The normal workflow is:

1. Develop your changes locally and open a PR against the `dev` branch.
2. Merge the PR, and after about 5ish minutes, your changes should show up at
`https://dev.analytics.pulpproject.org/`.
3. Test your changes on the `https://dev.analytics.pulpproject.org/` site.
4. Open a PR that merges `dev` into `main`. When this is merged after 5ish minutes your changes
should show up on `https://analytics.pulpproject.org/`.

## Exporting/Importing the database

It can be useful to export data from the production or development sites into a local development
environment. This is especially useful when developing summarization from production raw data, or
when developing visualization of production visualized data. This is a two-step process: 1) export
the data from the production site. 2) import it into your local dev environment.

### Exporting data from a site

This will work for either analytics.pulpproject.org (prod) or dev.analytics.pulpproject.org (dev).
You will need openshift access to the `./manage.py` environment to be able to do this.
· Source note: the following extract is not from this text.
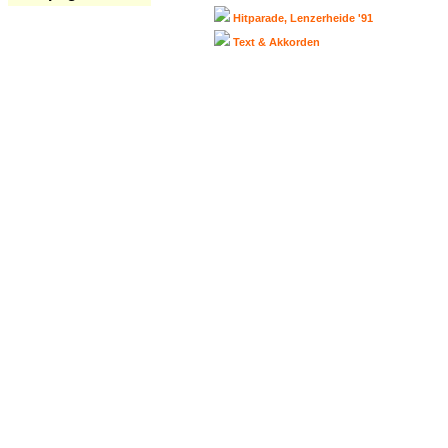
Hitparade, Lenzerheide '91
Text & Akkorden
1. Login to openshift with the `oc` client
2. Select the site you want to use, e.g. production by running: `oc project prod-analytics-pulpproject-org`
3. Login to the production pod with oc using `oc exec dc/pulpanalytics-app -ti -- bash`
4. Export the database using `./manage.py dumpdata --output /tmp/data.json pulpanalytics`
5. Move the file to your local machine by using something like `oc rsync pulpanalytics-app-12-kxttd:/tmp/data.json /tmp/`.
Note, the pod name changes each time, so you'll need to get that from openshift when you go to
run this command.

### Importing data from a site

1. Apply migrations to the same point as the remote DB using `./manage.py migrate`
2. Import the data using: `./manage.py loaddata /tmp/data.json`

If testing summarization, you might want to go into the admin interface and delete some recent
`DailySummary` objects to cause your `./manage.py summarize` to run your local summarization code.